I decided that the 4 x 16 float with a 5 mm punch in a size 16 was too big for these lethargic fish and changed the rig to a 4 x 14 fine antenna float to a size 18 hook with a 4 mm punch of bread. I put another small ball over the original spot and cast over it again. Another ring and the float slowly moved. Thinking that it was probably wind drift, I struck anyway and felt the resistance of a fish, that soon splashed upon the surface, before being lifted to hand. Despite my cold hands, it was freezing cold to the touch.

A small rudd. At this stage I was not complaining and at least it had stretched out the No 6 elastic a bit. I dropped the float in again. This time I felt the fish, but it dropped off as I lifted it to hand. I put a small ball over both areas and got out my bag of punch bread, selecting a strip of rolled bread. 2 mm thick, it punched out a tight 4 mm pellet, which slipped into the hook. Casting over the second feed area, the float sank as it cocked and I was bringing a roach to the landing net.

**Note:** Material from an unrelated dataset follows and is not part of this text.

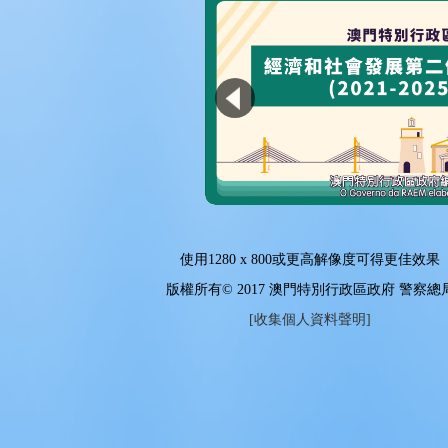
使用
1280 x 800
或更高解像度可得更佳效果
版權所有© 2017 澳門特別行政區政府 警察總
[收集個人資料聲明]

The fish had woken up, but the bites were still difficult to hit. Hooking a tiny four inch roach, I bulked the shot closer to the hook and stopped feeding. If there were better fish in the swim, they would be on the bottom by now and raised the float to fish just off bottom.

The wind had veered round causing an opposite drift, not helping bite detection, sporadic rain adding to the misery and after an hour at 2 pm, I only had five fish in the net, none of them the clonkers, that I came for. The original area had gone dead and I suspected that a pike had drifted in, but the wait for bites over the second produced a few more.

It was not pleasant fishing in this weather with diminishing results, another four inch roach and slightly better one being the final fish at 2:20.

Ten minutes without a bite saw me pack up at 2:30. I had used very little liquidised bread for fear of feeding the fish off, when their metabolism would have been barely ticking over, but who knows, maybe I didn’t feed enough? That’s fishing.

I arrived home not long after my wife, who was busy filling the freezer and shelves with supplies. Hearing my tale of woe, she agreed that I could make up for it by fishing the next day if I wished. My planning of a visit to a prolific river was interrupted by a call from an angling friend, who informed me of the good news, that angling was banned until further notice.

By law I can walk along and sit by a river taking in the scenery, but the moment I put a rod in my hand, I am performing an illegal act. What is the logic in that? Happy Days.